What do the Wizard of Oz and Star Trek have to do with Aristotle?
Updated: Oct 18, 2019
Wizard of Oz
In the movie version of “The Wizard of Oz,” Dorothy Gale is swept off to the Land of Oz by a tornado. She makes three friends: the Scarecrow, the Tin Man, and the Cowardly Lion. And in the end, they win.
But how do they win?
It’s true that they all come together and defeat the Wicked Witch of the West in the end of the story, but even before they defeated her, they were traveling along the Yellow Brick Road together. But they were also constantly arguing with each other!
So what changed?
What were each of their challenges?
The Scarecrow needed a brain, the Tin Man needed a heart, and the Cowardly Lion needed courage.
Doesn’t that just seem weird? I can understand not having courage, but how could you not have a brain or a heart, and still live?
And what does that have to do with Star Trek—or Aristotle?
In the original TV series of Star Trek, there were three main characters (who didn’t wear red shirts): Captain Kirk, “Bones” or Doctor McCoy, and Spock.
What do these three characters have in common with Dorothy’s three friends in Oz?
Spock was all about logic. Not emotion (except for the occasional slip). Just reasonable, but sometimes to the point where his decisions could be chilling. And in the “rebooted” version by J.J. Abrams, his decision to banish James T. Kirk to certain death based on “pure logic” was truly horrific.
McCoy always wanted to help everyone heal, and he was passionate about it! He was pretty much the only one to get away with yelling at the ship’s captain. He was also always at odds with Spock.
Captain Kirk, who made mistakes by siding with either Spock or McCoy in the beginning of the episode, but succeeded in the end when he united with both Spock and McCoy.

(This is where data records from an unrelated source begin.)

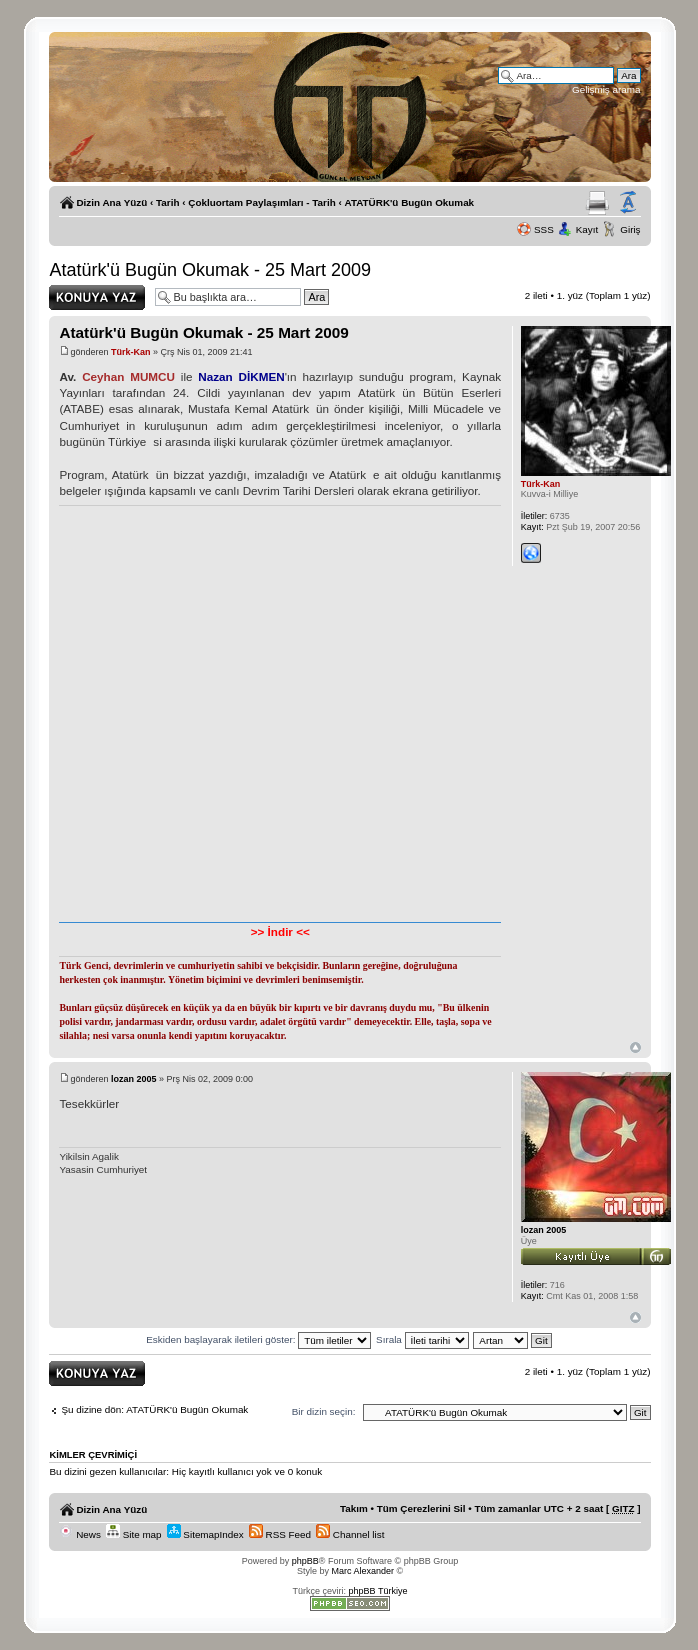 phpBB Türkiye (378, 1591)
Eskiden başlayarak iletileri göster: (258, 1339)
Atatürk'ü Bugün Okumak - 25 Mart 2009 (210, 270)
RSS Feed (280, 1534)
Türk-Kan (131, 352)
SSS (544, 229)
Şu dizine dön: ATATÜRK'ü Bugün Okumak (154, 1409)
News (79, 1534)
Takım (354, 1508)
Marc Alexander (362, 1571)
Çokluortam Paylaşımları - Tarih (261, 202)
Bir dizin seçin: (324, 1411)
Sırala (422, 1339)
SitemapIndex (205, 1534)
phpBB (305, 1561)
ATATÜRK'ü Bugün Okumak (410, 202)
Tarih (167, 202)
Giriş (630, 229)
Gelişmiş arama (606, 89)
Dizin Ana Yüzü (111, 202)
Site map (134, 1534)
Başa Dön (635, 1047)
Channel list (350, 1534)
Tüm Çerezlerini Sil (421, 1508)
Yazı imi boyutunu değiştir (628, 203)
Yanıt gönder (97, 297)
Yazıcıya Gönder (597, 203)
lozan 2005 (134, 1079)
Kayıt (587, 229) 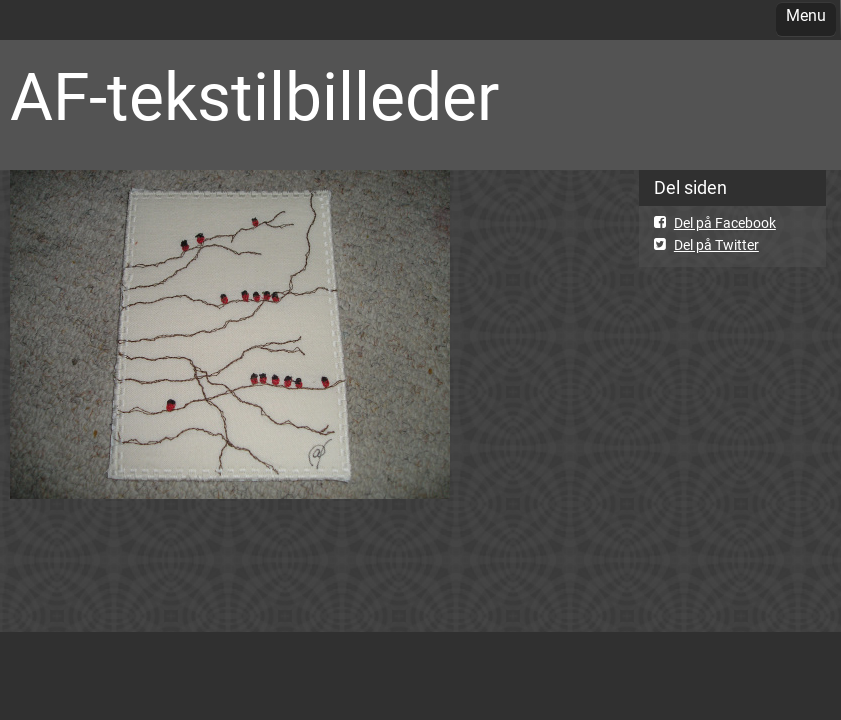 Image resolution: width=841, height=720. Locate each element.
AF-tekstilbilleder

So What Does This Have to do With Aristotle?
The roles they take on, and the way they interact with each other and eventually succeed in their quest, is based on Aristotle’s idea about what a human being is.
What is his idea? That a human being has both a body and a soul, and the soul has an intellect and a will.
The intellect is made for, and seeks out, the truth, the will seeks and chooses the good, and the body is the source of the passions (not feelings, like hot and cold, so much as emotions and desires).
When they work together in harmony, the passions drive us to take action, but are guided by the intellect pursuing the truth, and the will making the choice of what action to take in pursuit of the good.
This doesn’t usually happen in the beginning of a story, unless the point of the story is for the character to suffer and fall apart. Most stories that use this three-character model start with two of the characters at odds with each other: the passion and the intellect. It’s the character representing the will that unites them.
In the Wizard of Oz, the Scarecrow represents the intellect, the Tin Man the heart, and the Cowardly Lion the body.
Courage (or fortitude) is the virtue that helps us to face fear, and the root of every fear is fear of death. This is why the cowardly lion is afraid of everything, including his own tail!
The Scarecrow antagonizes the trees (and almost everyone else) until the Tin Man takes charge and they rescue Dorothy from the Wicked Witch.
It’s only when they unite and work together,
and stop the in-fighting,
that they’re able to save Dorothy
In J.J. Abram’s reboot of the movie version of “Star Trek,” Spock is the captain who banishes Kirk to certain death on the ice planet (where he is saved by “future Spock”). It’s only when Kirk takes over as the captain by deposing Spock—into his rightful position, and the three work together that they succeed.
Spock is “logical” and he represents the intellect—just like the Scarecrow.
McCoy is the one who is passionate about healing people, and he represents the passions—so does the Cowardly Lion.
Kirk is the one who tempers Spock’s cold logic with McCoy’s heated and emphatic desire to heal. He represents the heart—as does the Tin Man.
Each character symbolizes part of a person, and it’s only when the person acts as as one person, that the challenge in the story is overcome and the hero succeeds.
So these three characters symbolize the heart, the mind, and the body.
Once you “get” this, you’ll see that a lot of books and movies use this model for characters in their stories.
If you want to see examples, you can start with:
Star Wars, the three original movies
The Brothers Karamazov, by Fyodor Dostoevsky
Lord of the Rings, by J.R.R. Tolkien
The Space Trilogy series by C.S. Lewis
Harry Potter, by J.K. Rowling
The movie “O Brother, Where Art Thou?”